Chipping Campden Literature Festival starts with Music Festival following as town welcomes host of artists, thinkers, authors and performers
THE merry month of May has a special significance in the Cotswolds with its traditions of cheese rolling, woolsack lugging, shirt racing and even its own “Olimpick” Games.
But in Chipping Campden – venue of these self-same “Olimpicks” – a newer 21st century convention has arisen that puts this small and beautiful town at the forefront of cultural activity in this country.

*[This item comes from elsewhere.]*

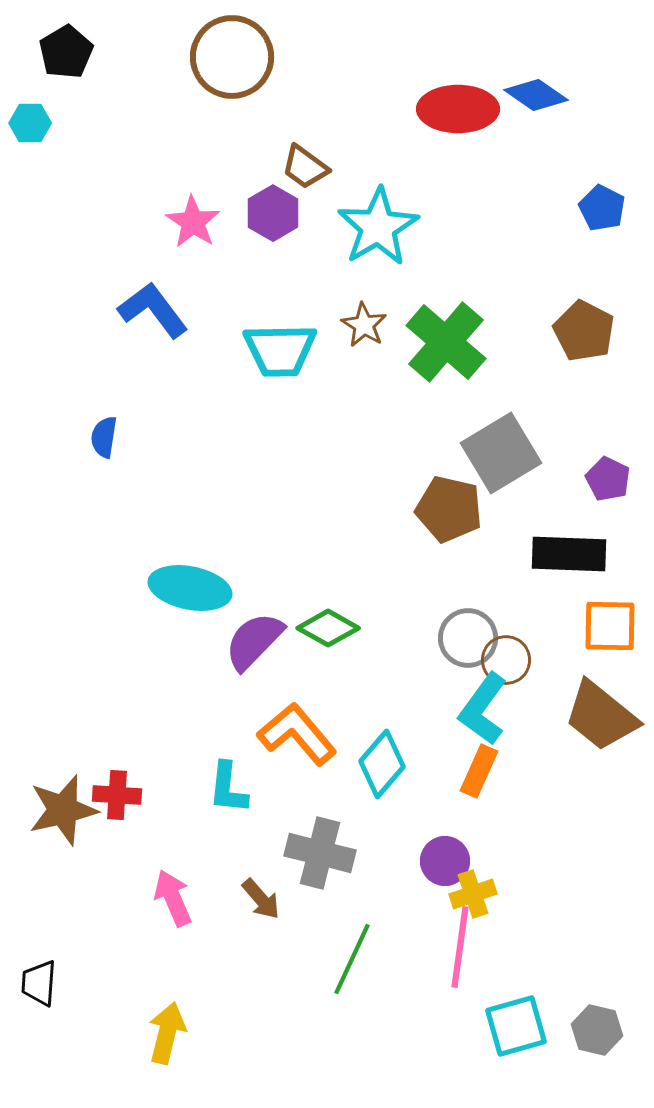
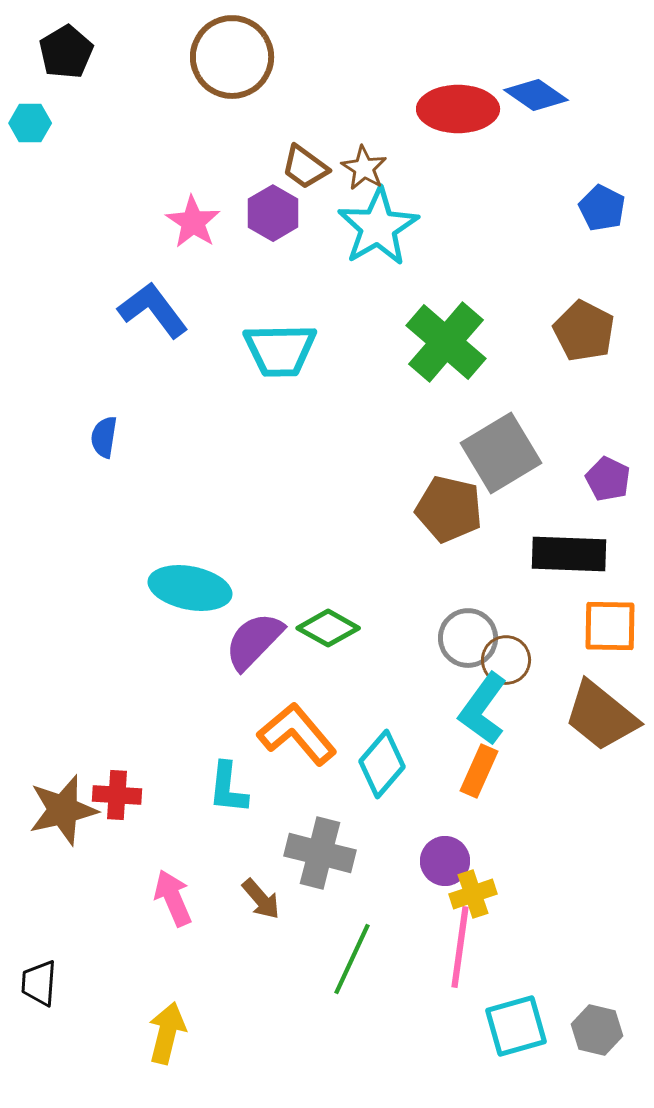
brown star at (364, 325): moved 157 px up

From Today (Monday, 6th May) a three-week extravaganza celebrating the glory of books and music will begin its annual adventure in the town, demonstrating that it is a small place with a very big vision.

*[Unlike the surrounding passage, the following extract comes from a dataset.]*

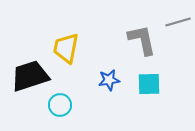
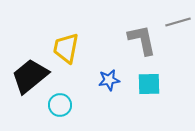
black trapezoid: rotated 21 degrees counterclockwise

The first week will see the Chipping Campden Literature Festival in full swing with a fascinating array of authors and interviewers and several up-to-the-minute topics under discussion.
The subjects include the lives of the billionaire Barclay brothers, the threats posed from China and Russia (with Marina Litvinenko, widow of the murdered Russian dissident Alexander Litvinenko as special guest) and the quest to find the killers of Maltese journalist Daphne Caruana Galizia.
Among participants in the festival will be former Guardian editor Alan Rusbridger, journalists Daniel Finkelstein, India Knight, Henry Porter and Lindsay Mackie, and Shakespeare scholar Sir Stanley Wells.
Other highlights will include Paula Byrne discussing her book on Thomas Hardy’s women with readings by Stratford-based actors David and Ali Troughton, and former England cricket captain Mike Brearley talking about his latest book, which he calls “a memoir of the mind”.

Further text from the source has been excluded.